ArcelorMittal “ha deciso”: andrà via da Taranto. Il funerale dell’avventura della multinazionale dell’acciaio in Italia lo celebra, almeno a parole, l’amministratore delegato della multinazionale dell’acciaio, Lucia Morselli, durante l’incontro con i sindacati al ministero dello Sviluppo Economico: “Il recesso è in corso. Inutile parlare di esuberi o altro. Prima c’era l’immunità, ora non più e non si può produrre”. La sua sintesi, apprende Ilfattoquotidiano.it da fonti presenti al vertice, è un attacco frontale al governo italiano: “Ha preso in giro i più grandi produttori al mondo di acciaio e i Mittal ne hanno preso atto. Il governo ha preso in giro i salvatori della Patria”. E la chiusura finale: “Mittal ha deciso.
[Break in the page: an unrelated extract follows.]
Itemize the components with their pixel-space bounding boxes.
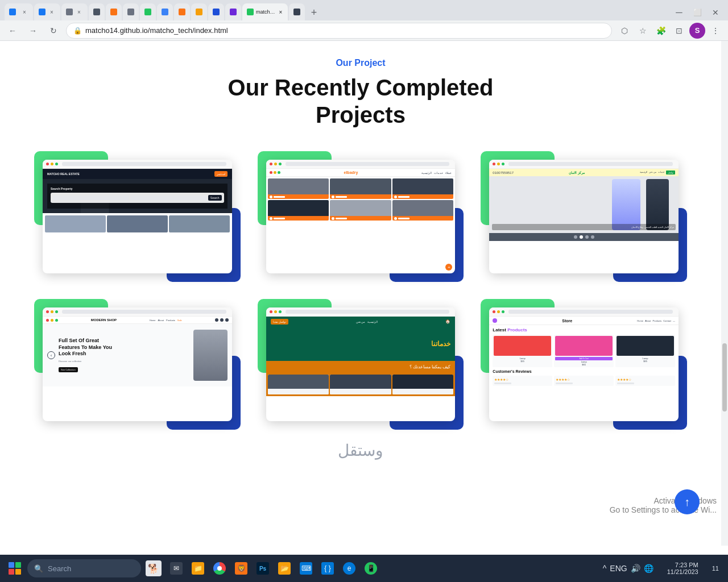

Non siamo qui a parlare di un accordo, state facendo le domande all’interlocutore sbagliato”, ha riferito con una frase sibillina traducibile sia con “parlate ai commissari” che “parlate con i proprietari”. In ogni caso, accusa, le condizioni dell’area a caldo dell’acciaieria di Taranto sono in questo momento “criminali” e l’immunità penale è indispensabile per continuare a produrre.
“Una delle condizioni che era considerata essenziale, quando abbiamo firmato il contratto d’affitto, era l’immunità penale – ha aggiunto Morselli – Un’altra condizione era lo stato degli impianti che non era quello che ci era stato prospettato”. Fino a qualche settimana produrre in quell’impianto, ha specificato, “non era un crimine ora lo è”. Quindi si è soffermata sulle prescrizioni sull’altoforno Afo2: “Ci era stato detto che tutto quello che era stato chiesto dalla magistrature come interventi di miglioramento era in corso, invece non era stato fatto niente”, l’ultimo affondo nella giornata in cui l’azienda ha comunicato il cronoprogramma dello spegnimento di tutti gli altoforni – tra il 10 dicembre e il 15 gennaio – e il governo ha depositato il ricorso d’urgenza per scongiurare la fuga.
Presenti all’incontro i segretari di Cgil, Cisl e Uil – Maurizio Landini, Annamaria Furlan, Carmelo Barbagallo – e i leader delle sigle metalmeccaniche, Marco Bentivogli, Francesca Re David e Rocco Palombella. Che al termine del faccia a faccia hanno iniziato una riunione per decidere il da farsi dopo la chiusura totale dell’azienda: l’appello unitario, al termine della giornata, è a Conte affinché avvii “un tavolo con la proprietà per trovare soluzioni” al quale vogliono partecipare e chiedono al governo di “ripristinare lo scudo penale per togliere gli alibi ad ArcelorMittal”. La “mobilitazione prosegue”, aggiungono, e mettono in guardia: “I lavoratori non si renderanno complici dello spegnimento dell’acciaieria”.
In apertura dei lavori, il ministro Stefano Patuanelli aveva ribadito all’azienda che non riconosce il diritto di recesso dal contratto, quindi all’uscita ha aggiunto: “L’azienda ha detto qualcosa che ci ha lasciato piuttosto perplessi: che tutto è legato allo scudo penale quando dal 12 settembre dichiara che ci sono 5mila esuberi necessari per un problema strutturale dell’impianto che non potrà mai più produrre più di 4 milioni di tonnellate l’anno. Allora l’azienda si deve mettere d’accordo con se stessa”. Durante il faccia a faccia Re David ha ricordato che il tema dei dazi – una delle questioni con cui viene motivato il recesso – venne posto già nel 2018 e l’azienda disse di essere che “erano in grado di affrontare” il problema. E sul piano di chiusura presentato nelle scorse ore da ArcelorMittal la leader della Fiom ha detto: “Chiunque è in affitto non può restituire una casa incendiata”.
Barbagallo ha focalizzato il suo intervento sul ruolo del governo, chiedendo a Patuanelli di reintrodurre lo scudo “se è il vero problema”. Altrimenti, ha detto il leader della Uil, “si rischia la chiusura della più grande acciaieria europea, la perdita di 20mila posti di lavoro e un grosso problema per il sistema industriale italiano”. Quindi ha avvertito: “Se se ne va Arcelor nessuno risanerà più l’ambiente. Ci sarà un’altra Bagnoli”. A sentire Morselli il rischio è dietro l’angolo.